This year the NCAA debuted their college football playoff system system this year. The FBS is comprised of 12 people who decide the standings. Team records are taken heavily in consideration as well as strength of schedule. Being the first year, there were some bumps and problems.
Four teams are chosen for the playoffs. Alabama, Oregon, Florida State, and Ohio State were the top seeds for this year. Of those four, only one was undefeated, FSU. Two teams with one loss, Baylor and TCU, did not get a playoff spot at all and this has caused a bit of controversy. What happens when a team has a great season but fails to make the playoffs due to 12 people in a room voting.
Another point of concern is the is issue of favoritism or bias from the committee. While committee members are prohibited from voting for teams that they have a vested interest in, there is worry that teams with a long history of strong football teams will be at the forefront of the the committee’s mind.

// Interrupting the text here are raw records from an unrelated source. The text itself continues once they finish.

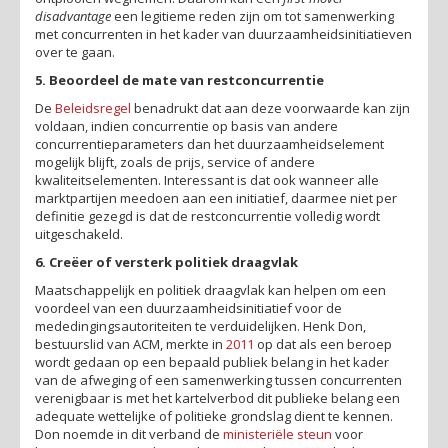
disadvantage
een legitieme reden zijn om tot samenwerking
met concurrenten in het kader van duurzaamheidsinitiatieven
over te gaan.
5. Beoordeel de mate van restconcurrentie
De
Beleidsregel
benadrukt dat aan deze voorwaarde kan zijn
voldaan, indien concurrentie op basis van andere
concurrentieparameters dan het duurzaamheidselement
mogelijk blijft, zoals de prijs, service of andere
kwaliteitselementen. Interessant is dat ook wanneer alle
marktpartijen meedoen aan een initiatief, daarmee niet per
definitie gezegd is dat de restconcurrentie volledig wordt
uitgeschakeld.
6. Creëer of versterk politiek draagvlak
Maatschappelijk en politiek draagvlak kan helpen om een
voordeel van een duurzaamheidsinitiatief voor de
mededingingsautoriteiten te verduidelijken. Henk Don,
bestuurslid van ACM, merkte in
2011
op dat als een beroep
wordt gedaan op een bepaald publiek belang in het kader
van de afweging of een samenwerking tussen concurrenten
verenigbaar is met het kartelverbod dit publieke belang een
adequate wettelijke of politieke grondslag dient te kennen.
Don noemde in dit verband de
ministeriële steun
voor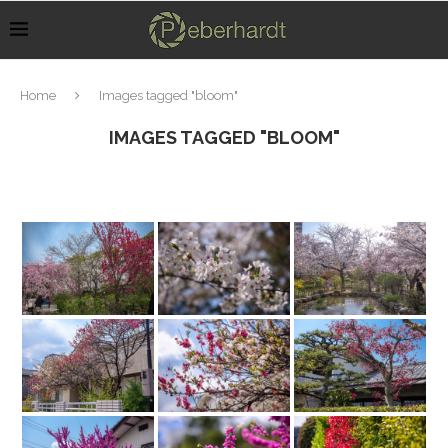
Home
Images tagged "bloom"
IMAGES TAGGED "BLOOM"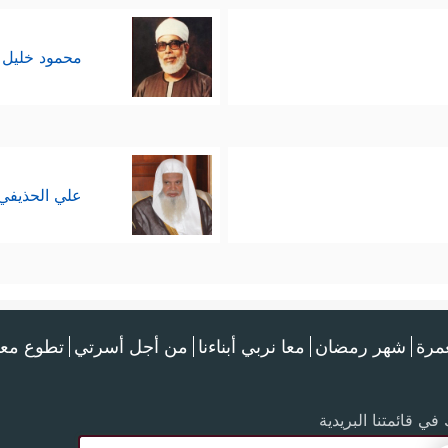
محمود خليل 
علي الحذيفي
عمرة
شهر رمضان
معا نربي أبناءنا
من أجل أسرتي
تطوع معن
في قائمتنا البريدية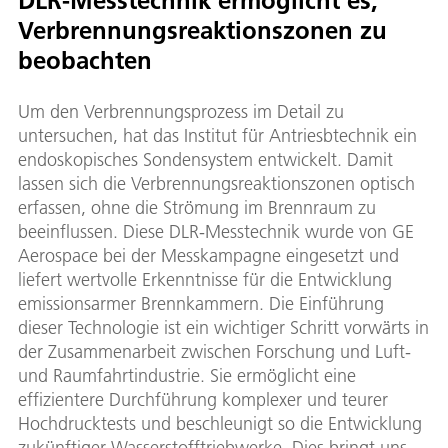
Verbrennungsreaktionszonen zu
beobachten
Um den Verbrennungsprozess im Detail zu
untersuchen, hat das Institut für Antriesbtechnik ein
endoskopisches Sondensystem entwickelt. Damit
lassen sich die Verbrennungsreaktionszonen optisch
erfassen, ohne die Strömung im Brennraum zu
beeinflussen. Diese DLR-Messtechnik wurde von GE
Aerospace bei der Messkampagne eingesetzt und
liefert wertvolle Erkenntnisse für die Entwicklung
emissionsarmer Brennkammern. Die Einführung
dieser Technologie ist ein wichtiger Schritt vorwärts in
der Zusammenarbeit zwischen Forschung und Luft-
und Raumfahrtindustrie. Sie ermöglicht eine
effizientere Durchführung komplexer und teurer
Hochdrucktests und beschleunigt so die Entwicklung
zukünftiger Wasserstofftriebwerke. Dies bringt uns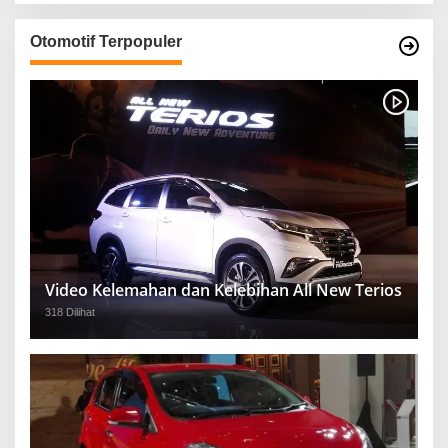
Otomotif Terpopuler
Video Kelemahan dan Kelebihan All New Terios
318 Dilihat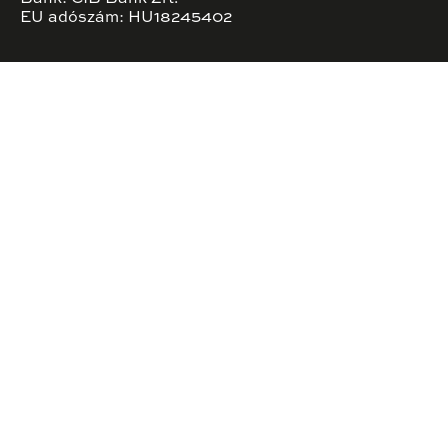
EU adószám: HU18245402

Such legacies could put lesser known schools at a handicap when playoffs berths are calculated.
Early this year, there was talk of ESPN showing bias to the SEC through coverage and air time. Such exposure for the SEC could influence the voting process every time the committee meets. The accusation were so prevalent that they prompted Chris Fowler to passionately defend his network on Gameday.
One solution to these issues would be to expand the number of playoff spots to eight; 4 seeds and 4 wildcards. These would allow 12 teams each season to have a shot at the national championship. The extra spots would include all teams with one loss and a few teams with 2 losses where tiebreakers are more easily calculated. The accusations of legacy teams and extra media exposure would be negated by expanded playoff pool and the NCAA would gain more revenue. Everyone wins.
Despite the bumps and bruises, the playoff system seems to be a great success and widely viewed as a huge step in the right direction. College football will continue to be a New Year’s tradition for years to come.